Systematic review, meta-analysis and meta-regression of the effect of tranexamic acid on surgical blood loss
Version of Record online: 9 JUL 2013
© 2013 British Journal of Surgery Society Ltd. Published by John Wiley & Sons Ltd
British Journal of Surgery
Volume 100, Issue 10, pages 1271–1279, September 2013
How to Cite
Ker, K., Prieto-Merino, D. and Roberts, I. (2013), Systematic review, meta-analysis and meta-regression of the effect of tranexamic acid on surgical blood loss. Br J Surg, 100: 1271–1279. doi: 10.1002/bjs.9193
- Issue online: 12 AUG 2013
- Version of Record online: 9 JUL 2013
- Manuscript Accepted: 9 MAY 2013
Tranexamic acid (TXA) reduces blood transfusion in surgery but the extent of the reduction in blood loss and how it relates to the dose of TXA is unclear.
A systematic review of randomized trials was performed. Data were extracted on blood loss from trials comparing intravenous TXA with no TXA or placebo in surgical patients. A Bayesian linear regression was used to describe the relationship between the reduction in blood loss with TXA and the extent of bleeding as measured by the mean blood loss in the control group. A meta-analysis of the log-transformed data was conducted to quantify the effect of TXA on blood loss, stratified by type of surgery, timing of TXA administration and trial quality. Meta-regression was used to explore the effect of TXA dosage.

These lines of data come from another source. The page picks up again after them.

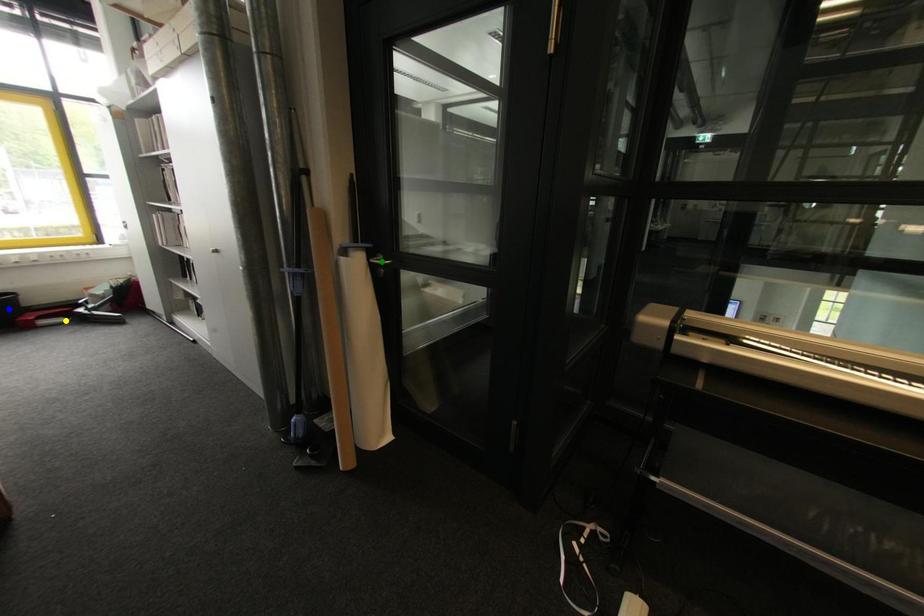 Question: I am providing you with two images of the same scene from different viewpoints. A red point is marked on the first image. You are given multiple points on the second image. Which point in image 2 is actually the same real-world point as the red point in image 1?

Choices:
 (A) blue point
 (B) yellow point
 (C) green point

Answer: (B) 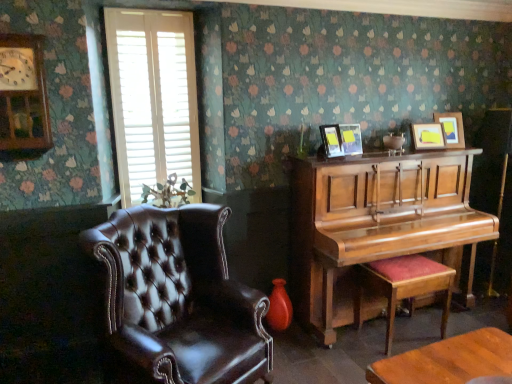 Identify the location of vacant space in matte wooden picture frame at upper right, which ranks as the second picture frame in right-to-left order (from a real-world perspective). (428, 153). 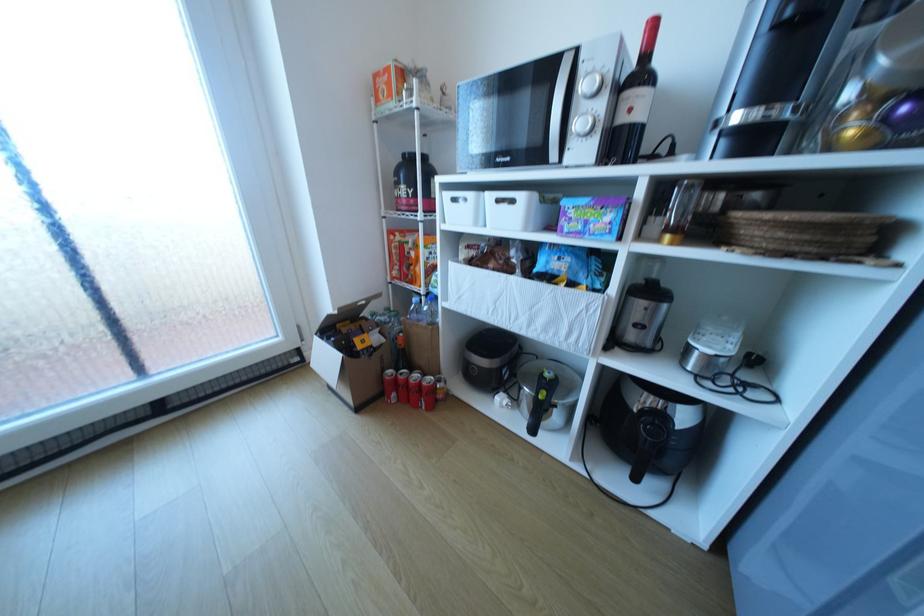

Data from 104 trials were examined. Although the absolute reduction in blood loss with TXA increased as surgical bleeding increased, the percentage reduction was similar. TXA reduced blood loss by 34 per cent (pooled ratio 0·66, 95 per cent confidence interval 0·65 to 0·67; P < 0·001). The percentage reduction in blood loss with TXA differed by type of surgery, timing of TXA administration and trial quality, but the differences were small. The effect of TXA on blood loss did not vary over the range of doses assessed (5·5–300 mg/kg).
TXA reduces blood loss in surgical patients by about one-third. A total dose of 1 g appears to be sufficient for most adults. There is no evidence to support the use of high doses.